Data records
'''

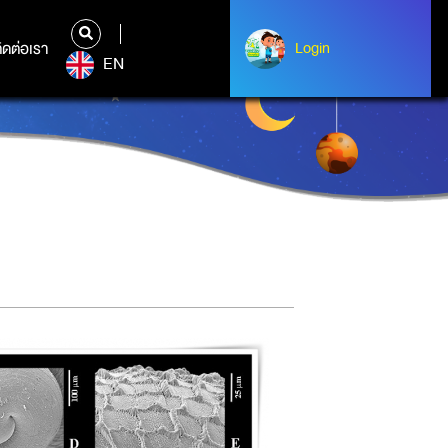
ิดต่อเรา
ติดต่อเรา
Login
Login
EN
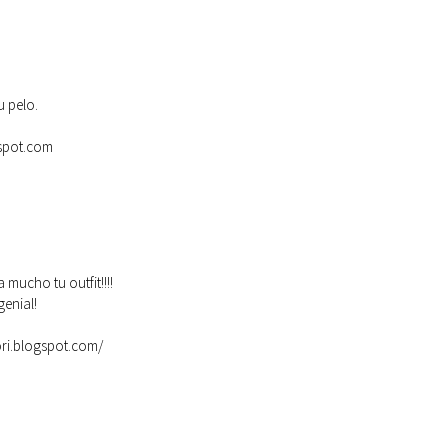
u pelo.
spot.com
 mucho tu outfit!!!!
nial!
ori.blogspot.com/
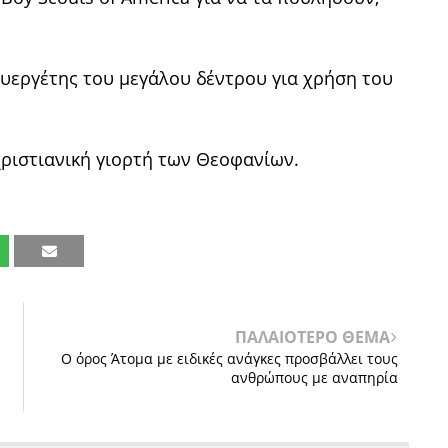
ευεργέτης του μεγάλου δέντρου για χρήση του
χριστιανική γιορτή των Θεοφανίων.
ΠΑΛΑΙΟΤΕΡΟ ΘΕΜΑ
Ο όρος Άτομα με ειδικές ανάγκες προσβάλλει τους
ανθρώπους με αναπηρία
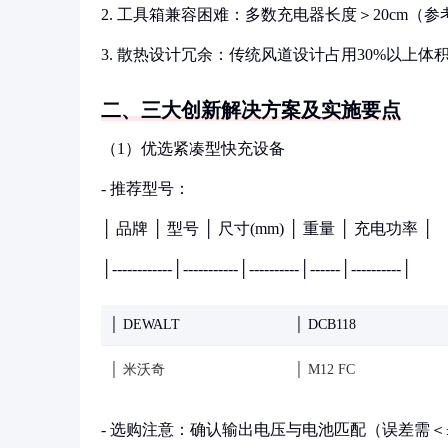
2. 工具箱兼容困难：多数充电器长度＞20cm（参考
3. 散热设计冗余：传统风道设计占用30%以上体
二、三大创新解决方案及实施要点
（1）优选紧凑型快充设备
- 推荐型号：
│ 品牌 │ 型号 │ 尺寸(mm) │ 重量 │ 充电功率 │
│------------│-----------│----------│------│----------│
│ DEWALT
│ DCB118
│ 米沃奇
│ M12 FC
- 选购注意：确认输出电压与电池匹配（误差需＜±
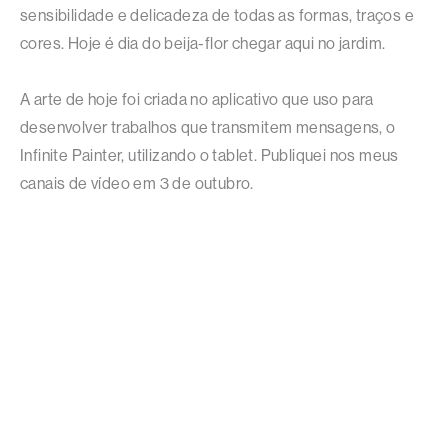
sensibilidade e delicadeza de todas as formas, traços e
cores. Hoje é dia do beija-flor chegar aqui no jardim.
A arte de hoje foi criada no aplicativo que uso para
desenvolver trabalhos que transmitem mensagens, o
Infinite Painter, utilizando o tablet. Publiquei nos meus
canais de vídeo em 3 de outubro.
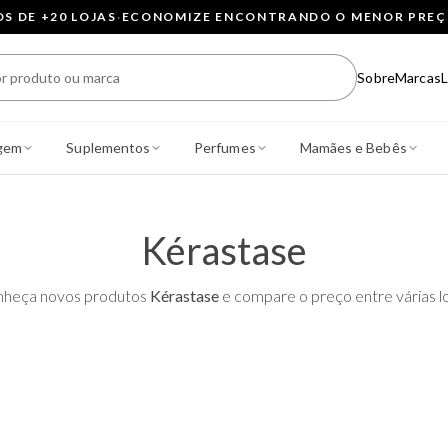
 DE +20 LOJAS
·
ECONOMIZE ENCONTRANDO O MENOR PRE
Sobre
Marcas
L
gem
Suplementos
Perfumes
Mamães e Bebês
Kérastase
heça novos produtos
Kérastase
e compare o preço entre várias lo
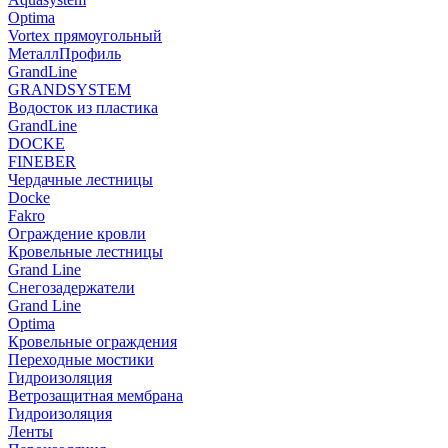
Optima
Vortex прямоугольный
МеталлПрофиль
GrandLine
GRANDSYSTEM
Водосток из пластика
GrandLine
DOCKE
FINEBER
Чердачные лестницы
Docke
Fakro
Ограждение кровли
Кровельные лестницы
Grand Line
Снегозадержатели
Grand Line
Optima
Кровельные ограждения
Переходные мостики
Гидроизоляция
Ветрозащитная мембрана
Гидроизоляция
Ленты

'''

Within the data, how many lines hold the word "Кровельные"? State the number alone.

2